- Born: Paul Jeremy Hemmings May 1963 (age 62) Liverpool, England
- Genres: Alternative rock, indie rock
- Occupations: Musician, record producer, photographer
- Instruments: Guitar, bass guitar, mandolin, piano, organ
- Years active: 1987–present
- Label: Viper

= Paul Hemmings =

Paul Jeremy Hemmings (born May 1963, Liverpool) is an English musician and photographer. He composed the theme song for the BBC soap opera Doctors.

==Career==
From 2000 to 2024, Hemmings composed the theme song for the BBC daytime soap opera Doctors.

Hemmings played with The La's, Mike Badger and The Onset and Ian Broudie and the Lightning Seeds. He is also a partner in Liverpool's independent Viper Label.

Hemmings' current project is called The Floatation Project. Their debut album Sonic Stories was called "understated splendour" by Mojo magazine in May 2005, whilst Uncut said "Guitarist Paul Hemmings can shine from other angles".

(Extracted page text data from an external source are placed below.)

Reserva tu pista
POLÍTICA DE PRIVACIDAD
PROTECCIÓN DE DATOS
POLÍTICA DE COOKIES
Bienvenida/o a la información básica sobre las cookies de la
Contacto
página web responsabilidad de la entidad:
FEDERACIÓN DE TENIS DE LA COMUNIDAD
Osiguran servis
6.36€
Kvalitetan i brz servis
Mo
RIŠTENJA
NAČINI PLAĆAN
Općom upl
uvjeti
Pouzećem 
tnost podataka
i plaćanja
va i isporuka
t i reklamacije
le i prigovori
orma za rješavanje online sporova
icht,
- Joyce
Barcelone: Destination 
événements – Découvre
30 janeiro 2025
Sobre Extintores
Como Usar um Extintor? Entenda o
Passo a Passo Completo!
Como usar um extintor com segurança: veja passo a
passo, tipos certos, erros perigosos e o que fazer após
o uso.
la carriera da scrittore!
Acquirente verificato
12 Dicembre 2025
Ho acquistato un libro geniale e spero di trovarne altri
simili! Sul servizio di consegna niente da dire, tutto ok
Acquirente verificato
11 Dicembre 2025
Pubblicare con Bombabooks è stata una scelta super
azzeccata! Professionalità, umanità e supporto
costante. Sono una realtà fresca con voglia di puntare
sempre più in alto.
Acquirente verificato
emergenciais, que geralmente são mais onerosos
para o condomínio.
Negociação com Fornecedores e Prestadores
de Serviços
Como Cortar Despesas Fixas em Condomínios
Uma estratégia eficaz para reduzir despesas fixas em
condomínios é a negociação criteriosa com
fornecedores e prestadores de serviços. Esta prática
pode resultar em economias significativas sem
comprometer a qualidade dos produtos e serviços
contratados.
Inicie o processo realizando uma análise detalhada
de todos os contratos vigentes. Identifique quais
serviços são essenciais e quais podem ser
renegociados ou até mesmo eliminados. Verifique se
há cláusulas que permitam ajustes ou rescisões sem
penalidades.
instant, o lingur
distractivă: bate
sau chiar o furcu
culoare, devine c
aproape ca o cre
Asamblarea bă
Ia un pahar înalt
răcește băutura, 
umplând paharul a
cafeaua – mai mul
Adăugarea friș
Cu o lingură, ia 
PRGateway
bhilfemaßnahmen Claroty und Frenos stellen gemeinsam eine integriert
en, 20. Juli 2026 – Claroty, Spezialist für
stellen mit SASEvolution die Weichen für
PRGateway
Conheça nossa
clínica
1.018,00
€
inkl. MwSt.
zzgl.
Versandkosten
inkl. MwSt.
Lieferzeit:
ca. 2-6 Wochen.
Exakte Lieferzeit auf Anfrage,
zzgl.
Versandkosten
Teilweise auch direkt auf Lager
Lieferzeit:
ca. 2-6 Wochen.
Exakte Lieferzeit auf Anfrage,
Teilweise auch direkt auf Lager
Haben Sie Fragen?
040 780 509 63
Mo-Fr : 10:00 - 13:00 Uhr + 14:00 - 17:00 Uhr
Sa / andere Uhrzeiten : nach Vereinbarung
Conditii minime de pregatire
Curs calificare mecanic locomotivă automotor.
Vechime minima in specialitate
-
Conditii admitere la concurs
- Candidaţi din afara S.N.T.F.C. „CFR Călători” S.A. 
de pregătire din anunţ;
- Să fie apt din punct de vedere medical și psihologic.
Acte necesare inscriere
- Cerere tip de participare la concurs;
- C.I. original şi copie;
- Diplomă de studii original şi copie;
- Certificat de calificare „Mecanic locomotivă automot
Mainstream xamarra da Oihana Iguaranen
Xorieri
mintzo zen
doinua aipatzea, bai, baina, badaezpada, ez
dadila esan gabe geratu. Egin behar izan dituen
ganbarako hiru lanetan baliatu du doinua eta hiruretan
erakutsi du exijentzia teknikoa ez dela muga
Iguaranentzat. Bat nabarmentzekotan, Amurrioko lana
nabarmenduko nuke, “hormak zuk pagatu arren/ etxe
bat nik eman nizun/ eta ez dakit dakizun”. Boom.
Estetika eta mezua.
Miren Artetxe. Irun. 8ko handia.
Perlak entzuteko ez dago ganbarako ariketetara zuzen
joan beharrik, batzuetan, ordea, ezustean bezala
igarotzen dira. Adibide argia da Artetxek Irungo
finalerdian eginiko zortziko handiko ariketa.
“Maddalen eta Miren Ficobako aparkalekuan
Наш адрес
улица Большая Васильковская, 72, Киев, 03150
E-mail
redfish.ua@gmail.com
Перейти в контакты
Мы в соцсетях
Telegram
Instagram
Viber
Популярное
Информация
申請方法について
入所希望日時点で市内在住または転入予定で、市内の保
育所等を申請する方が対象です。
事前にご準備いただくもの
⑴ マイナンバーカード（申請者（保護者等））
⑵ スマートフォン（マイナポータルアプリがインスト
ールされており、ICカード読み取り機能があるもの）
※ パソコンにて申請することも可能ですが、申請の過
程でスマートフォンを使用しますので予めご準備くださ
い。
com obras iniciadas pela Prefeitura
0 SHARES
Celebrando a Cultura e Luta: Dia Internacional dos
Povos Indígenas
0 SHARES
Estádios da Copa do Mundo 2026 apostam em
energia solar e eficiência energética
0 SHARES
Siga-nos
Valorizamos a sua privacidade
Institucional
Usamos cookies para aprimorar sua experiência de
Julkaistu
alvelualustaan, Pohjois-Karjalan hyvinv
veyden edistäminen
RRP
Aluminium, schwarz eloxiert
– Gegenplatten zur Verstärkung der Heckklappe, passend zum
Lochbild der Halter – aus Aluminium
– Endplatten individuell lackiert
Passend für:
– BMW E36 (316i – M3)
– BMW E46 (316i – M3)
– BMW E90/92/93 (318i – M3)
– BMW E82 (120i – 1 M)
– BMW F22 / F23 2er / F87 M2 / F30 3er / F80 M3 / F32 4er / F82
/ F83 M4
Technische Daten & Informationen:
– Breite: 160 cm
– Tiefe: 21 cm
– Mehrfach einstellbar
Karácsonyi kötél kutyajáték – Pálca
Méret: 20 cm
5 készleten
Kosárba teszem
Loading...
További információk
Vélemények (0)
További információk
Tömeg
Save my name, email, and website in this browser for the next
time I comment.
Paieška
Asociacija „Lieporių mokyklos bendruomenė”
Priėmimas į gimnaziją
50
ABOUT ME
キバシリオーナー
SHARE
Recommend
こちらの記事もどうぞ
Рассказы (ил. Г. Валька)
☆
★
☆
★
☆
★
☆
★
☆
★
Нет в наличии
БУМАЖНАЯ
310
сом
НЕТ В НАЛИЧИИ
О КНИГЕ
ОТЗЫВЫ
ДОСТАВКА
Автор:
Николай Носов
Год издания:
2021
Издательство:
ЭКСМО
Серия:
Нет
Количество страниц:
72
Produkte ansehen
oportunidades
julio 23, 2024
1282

The second album Sounds From The Solar System released in October 2006, was called "fascinating, unsettling and unique" by Rough Trade Records.

==Associated acts==
- The La's (1987)
- The Onset (1987–1991)
- The Lightning Seeds (1994–1998)
- The Floatation Project (2005–present)

==Solo discography==
- Studio albums (as The Floatation Project)
- Sonic Stories (2005)
- Sounds from the Solar System (2006)
- Made out of Worldly Shapes (2011)
- Late Night Blue (2011)

==Session discography==
- The La's – "Way Out" (1987)
- The Onset – The Pool of Life (1988)
- The Membranes – Kiss Ass Godhead! (1988)
- Neuro – The Electric Mothers of Invention (1993)
- Sensuround – "When I Get to Heaven" (1993)
- Mike Badger – Volume (1999)
- Mike Badger – Double Zero (2000)
- Steve Roberts – It Just Is (2001)
- The La's – Lost La's 1986–1987: Callin' All (2001)
- Aviator – Huxley Pig Part 1 (2002)
- Otaku No Denki – The Future Played Backwards (2003)
- Chris Elliot – Fierce Truth and Fortune (2007)
- Mike Badger – Rogue State (2011)
- Space – "Blow Up Doll" (2016)
- Space – Give Me Your Future (2017)
- The Thomas Scott Quintet – Marionette (2020)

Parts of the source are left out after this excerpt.